According to CBS Sports, the land, which is 326 acres is occupied by the Arlington Park race track. However, Churchill Downs Inc. who owns the track is selling all the land with the exception that the new buyer is going to re-develop the site after tearing down the track. When Chicago Mayor Lori Lightfoot heard about the bid, she released a statement while taking a shot at the team.
"The Bears are locked into a lease at Soldier Field until 2033," she said. "In addition, this announcement from the Bears comes in the midst of negotiations for improvements at Soldier Field. This is clearly a negotiating tactic that the Bears have used before. As a season ticketholder and longtime Bears fan, I am committed to keeping the ‘Chicago’ name in our football team. And like most Bears fans, we want the organization to focus on putting a winning team on the field, beating the Packers finally and being relevant past October. Everything else is noise.”
CBS Sports mentioned the Bears would like to stay in Chicago. But it's not going to be easy as Soldier Field will have to go through some major renovations in order to keep up with current stadiums in the league. The stadium opened in 1924 and holds 61,500. In 2004, the Bears went through major renovations which ended up costing $690 million.
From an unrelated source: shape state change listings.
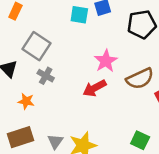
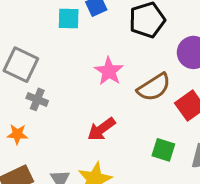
red arrow: (95, 88) -> (101, 129), moved
green square: (140, 140) -> (163, 150), moved

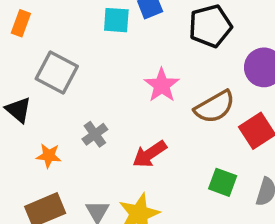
gray cross: (37, 99) -> (95, 134), moved, turned 30

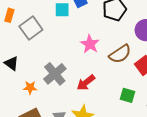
gray square: (57, 72) -> (31, 28), moved, turned 30
gray cross: (95, 134) -> (55, 74), size x1.6

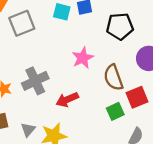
brown semicircle: (120, 54) -> (113, 77), turned 90
green square: (127, 95) -> (115, 111), moved, turned 35

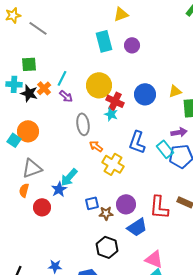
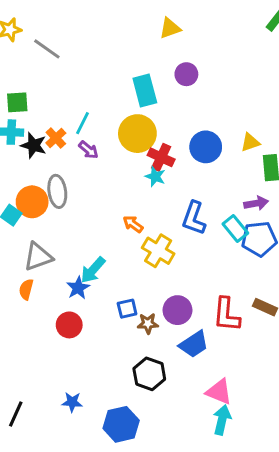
cyan rectangle: (104, 41) -> (145, 91), moved
green square: (29, 64) -> (17, 102), moved
gray ellipse: (83, 124) -> (57, 191), moved
red circle: (42, 207) -> (69, 325), moved

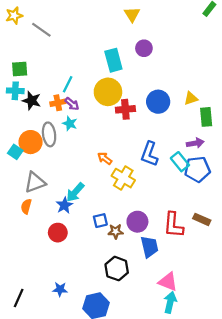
yellow triangle: (170, 28) -> (132, 14), turned -42
orange cross: (56, 138) -> (58, 103), moved, turned 32
red cross: (161, 157) -> (125, 109), turned -30
cyan star: (155, 177) -> (70, 123), moved
blue trapezoid: (194, 344) -> (149, 247), turned -70

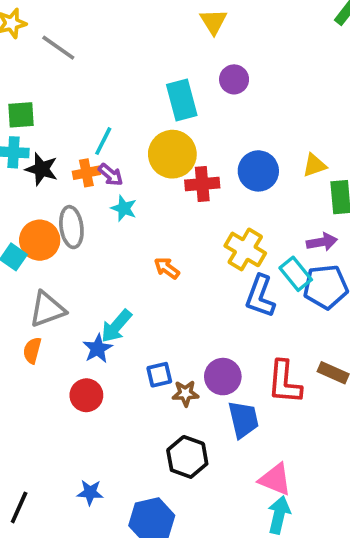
cyan star: (70, 123) -> (124, 208), moved
blue L-shape: (149, 154) -> (260, 296), moved
yellow cross: (123, 178) -> (245, 249), moved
The Bears have a lease to play at Soldier Field for another 13 seasons. However, Arlington Heights Mayor Tom Hayes believes a move is very likely. "I know there's contracts involved and lease agreements," Hayes said. "But a good attorney will tell you, you can always get out of those. There might be a significant price involved, but I would think if they wanted to make it happen, they could make it happen."